YOUR INSTRUCTIONS:
Filtering the records below, copy only those lines that include the word "jika".

Source data:
■ ■ ■ ■
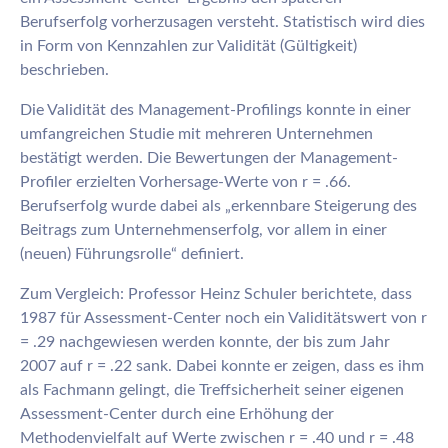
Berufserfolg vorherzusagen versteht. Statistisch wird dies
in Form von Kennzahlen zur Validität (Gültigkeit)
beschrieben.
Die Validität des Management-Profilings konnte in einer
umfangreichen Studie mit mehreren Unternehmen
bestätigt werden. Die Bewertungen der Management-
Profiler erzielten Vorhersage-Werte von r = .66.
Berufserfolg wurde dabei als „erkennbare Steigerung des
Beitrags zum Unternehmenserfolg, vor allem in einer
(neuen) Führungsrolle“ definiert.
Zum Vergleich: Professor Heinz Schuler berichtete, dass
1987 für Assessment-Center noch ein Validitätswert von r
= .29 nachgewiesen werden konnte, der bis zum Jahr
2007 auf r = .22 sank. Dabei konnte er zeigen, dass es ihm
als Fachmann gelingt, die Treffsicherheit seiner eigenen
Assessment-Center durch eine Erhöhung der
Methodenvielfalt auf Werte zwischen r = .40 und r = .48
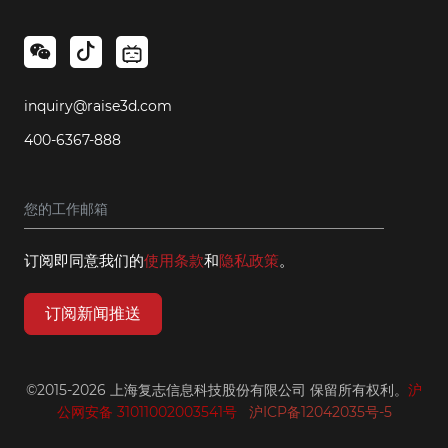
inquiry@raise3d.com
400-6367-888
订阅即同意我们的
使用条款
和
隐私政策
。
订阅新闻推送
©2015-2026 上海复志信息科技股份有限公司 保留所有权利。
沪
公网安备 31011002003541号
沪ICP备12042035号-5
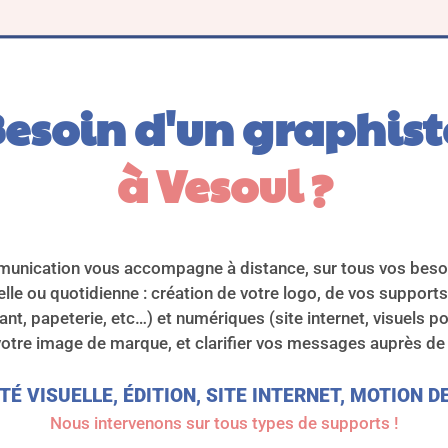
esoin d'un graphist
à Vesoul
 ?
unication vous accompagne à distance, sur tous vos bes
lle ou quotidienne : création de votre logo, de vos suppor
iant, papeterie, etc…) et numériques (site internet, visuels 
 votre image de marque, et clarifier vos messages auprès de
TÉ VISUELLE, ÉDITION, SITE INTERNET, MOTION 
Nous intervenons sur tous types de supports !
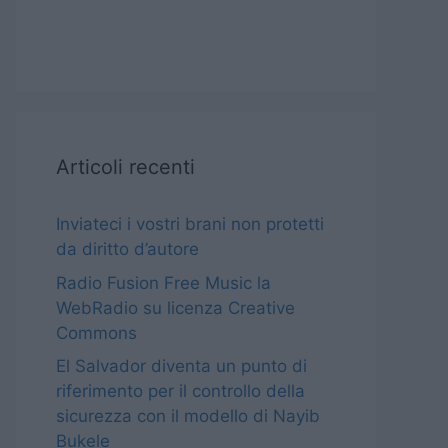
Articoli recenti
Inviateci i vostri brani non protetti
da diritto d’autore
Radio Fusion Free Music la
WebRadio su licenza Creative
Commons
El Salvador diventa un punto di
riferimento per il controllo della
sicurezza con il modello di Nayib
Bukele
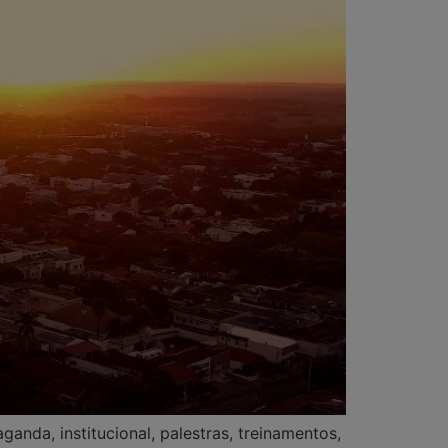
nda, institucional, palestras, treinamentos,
■ ■ ■ ■
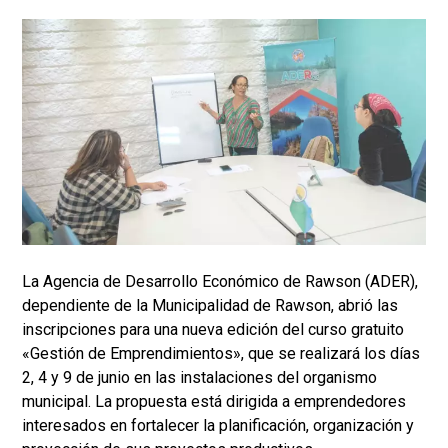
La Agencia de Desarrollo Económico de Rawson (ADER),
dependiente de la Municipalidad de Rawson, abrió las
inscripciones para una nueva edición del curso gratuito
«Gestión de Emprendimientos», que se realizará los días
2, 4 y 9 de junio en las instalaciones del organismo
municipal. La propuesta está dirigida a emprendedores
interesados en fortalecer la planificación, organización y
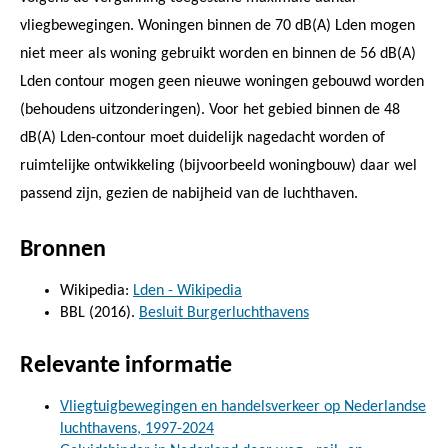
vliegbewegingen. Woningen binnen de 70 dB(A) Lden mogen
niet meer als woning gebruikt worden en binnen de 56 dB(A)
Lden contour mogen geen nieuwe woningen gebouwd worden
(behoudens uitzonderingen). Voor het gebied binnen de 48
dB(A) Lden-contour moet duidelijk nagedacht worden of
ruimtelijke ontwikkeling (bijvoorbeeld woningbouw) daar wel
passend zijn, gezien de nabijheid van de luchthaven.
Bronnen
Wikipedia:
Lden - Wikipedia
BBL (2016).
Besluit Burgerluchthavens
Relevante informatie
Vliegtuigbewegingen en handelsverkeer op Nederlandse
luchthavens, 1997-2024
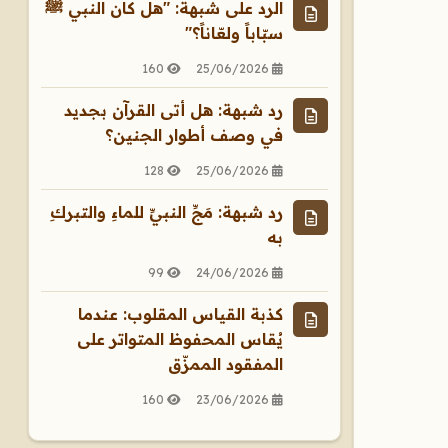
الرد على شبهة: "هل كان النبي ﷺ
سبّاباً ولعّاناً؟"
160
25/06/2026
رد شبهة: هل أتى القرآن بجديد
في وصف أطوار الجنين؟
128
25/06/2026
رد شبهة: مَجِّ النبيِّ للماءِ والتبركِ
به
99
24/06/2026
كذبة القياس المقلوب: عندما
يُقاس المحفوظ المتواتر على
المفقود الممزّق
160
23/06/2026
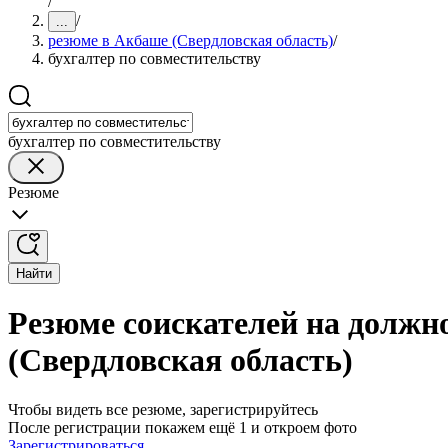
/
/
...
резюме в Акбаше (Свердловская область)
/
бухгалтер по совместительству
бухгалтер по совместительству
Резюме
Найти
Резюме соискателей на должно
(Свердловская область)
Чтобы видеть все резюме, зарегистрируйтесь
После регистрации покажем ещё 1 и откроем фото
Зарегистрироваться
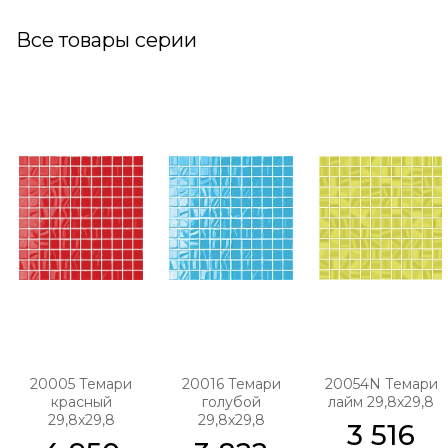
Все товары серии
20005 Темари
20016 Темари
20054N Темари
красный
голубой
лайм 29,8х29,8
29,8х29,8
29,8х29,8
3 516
■ ■ ■ ■
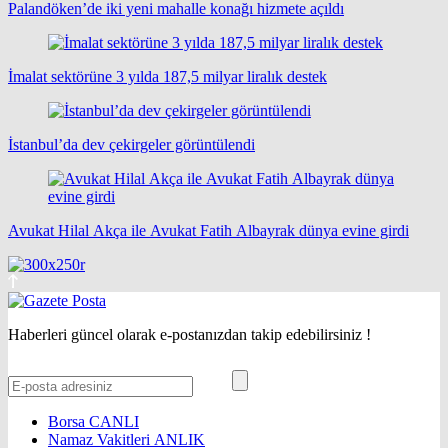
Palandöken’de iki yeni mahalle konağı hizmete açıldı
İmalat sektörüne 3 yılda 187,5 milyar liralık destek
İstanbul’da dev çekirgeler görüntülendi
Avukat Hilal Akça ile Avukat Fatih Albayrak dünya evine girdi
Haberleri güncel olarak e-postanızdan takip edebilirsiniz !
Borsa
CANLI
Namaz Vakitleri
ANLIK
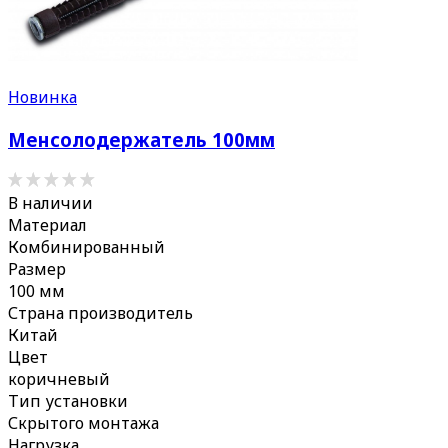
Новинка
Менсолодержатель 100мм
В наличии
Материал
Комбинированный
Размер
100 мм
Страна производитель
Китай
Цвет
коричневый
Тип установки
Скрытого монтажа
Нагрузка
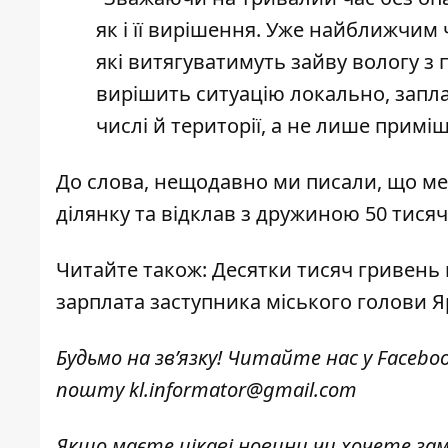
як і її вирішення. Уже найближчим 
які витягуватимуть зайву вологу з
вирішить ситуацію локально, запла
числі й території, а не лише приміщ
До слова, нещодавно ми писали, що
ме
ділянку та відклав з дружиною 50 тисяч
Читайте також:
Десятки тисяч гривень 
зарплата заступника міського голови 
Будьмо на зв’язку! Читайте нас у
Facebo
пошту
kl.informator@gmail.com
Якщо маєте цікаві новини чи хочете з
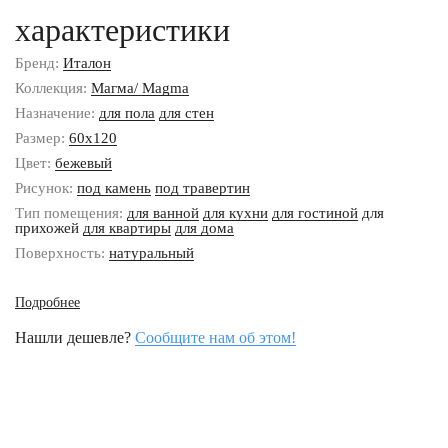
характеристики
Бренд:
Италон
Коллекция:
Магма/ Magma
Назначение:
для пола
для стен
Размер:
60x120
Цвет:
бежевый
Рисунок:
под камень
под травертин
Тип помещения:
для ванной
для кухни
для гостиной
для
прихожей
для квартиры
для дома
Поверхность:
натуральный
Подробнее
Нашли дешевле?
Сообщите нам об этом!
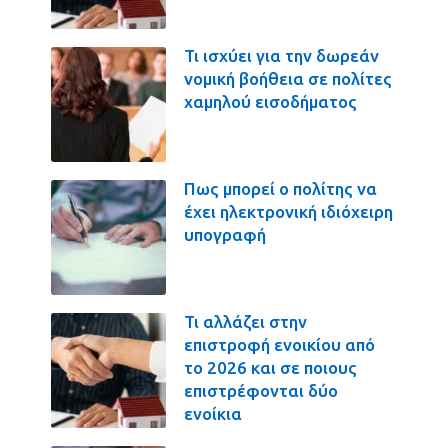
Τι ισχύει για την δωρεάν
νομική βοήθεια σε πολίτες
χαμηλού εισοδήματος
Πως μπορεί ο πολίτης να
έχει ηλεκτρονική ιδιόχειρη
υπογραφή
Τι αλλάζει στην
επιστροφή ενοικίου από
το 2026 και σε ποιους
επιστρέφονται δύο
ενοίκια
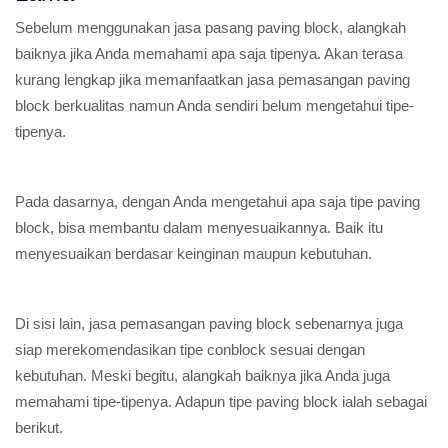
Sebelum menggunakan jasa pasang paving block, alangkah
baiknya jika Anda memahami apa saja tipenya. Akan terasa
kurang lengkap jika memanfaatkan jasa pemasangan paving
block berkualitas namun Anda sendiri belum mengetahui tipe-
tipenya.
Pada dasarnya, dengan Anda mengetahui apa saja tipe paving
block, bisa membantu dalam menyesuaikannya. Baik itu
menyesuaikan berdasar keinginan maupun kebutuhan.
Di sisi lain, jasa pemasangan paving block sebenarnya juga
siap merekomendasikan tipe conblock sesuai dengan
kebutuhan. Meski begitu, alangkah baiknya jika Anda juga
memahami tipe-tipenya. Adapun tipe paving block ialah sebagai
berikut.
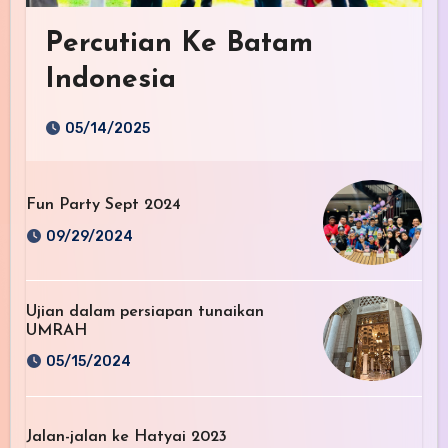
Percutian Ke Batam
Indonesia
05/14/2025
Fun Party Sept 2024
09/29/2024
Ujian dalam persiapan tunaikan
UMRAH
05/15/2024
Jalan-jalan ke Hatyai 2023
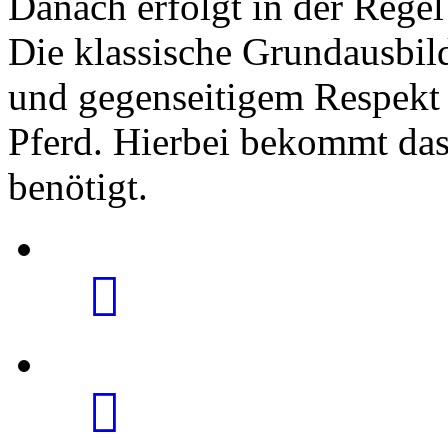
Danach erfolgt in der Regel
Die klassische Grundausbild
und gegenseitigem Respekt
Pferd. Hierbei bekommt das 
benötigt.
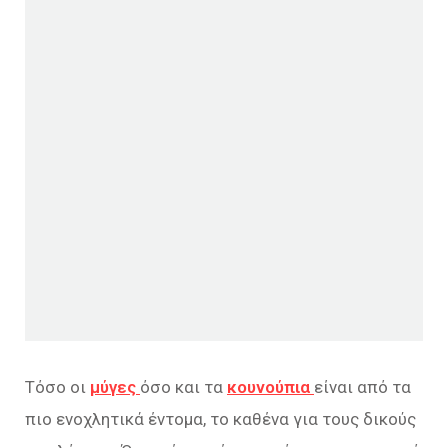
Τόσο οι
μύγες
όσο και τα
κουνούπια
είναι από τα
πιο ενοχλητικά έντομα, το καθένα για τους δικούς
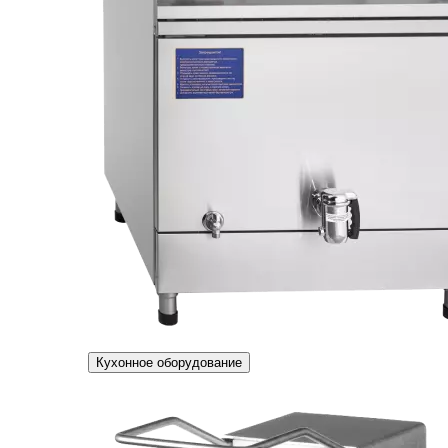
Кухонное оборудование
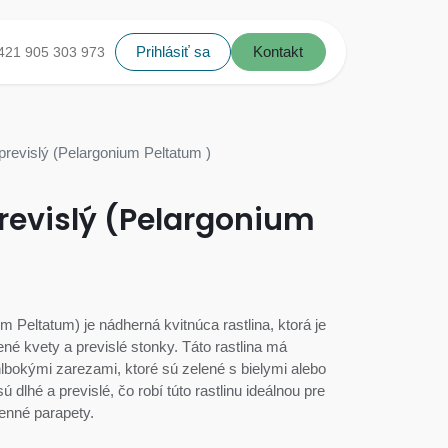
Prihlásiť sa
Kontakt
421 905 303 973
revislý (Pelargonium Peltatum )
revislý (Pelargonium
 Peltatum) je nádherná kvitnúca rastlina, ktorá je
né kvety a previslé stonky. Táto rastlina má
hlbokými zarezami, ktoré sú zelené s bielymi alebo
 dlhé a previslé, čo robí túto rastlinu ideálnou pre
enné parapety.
■ ■ ■ ■
PROBLEM SOLUTION:
baiknya jika Anda memahami apa saja tipenya. Akan terasa
kurang lengkap jika memanfaatkan jasa pemasangan paving
kebutuhan. Meski begitu, alangkah baiknya jika Anda juga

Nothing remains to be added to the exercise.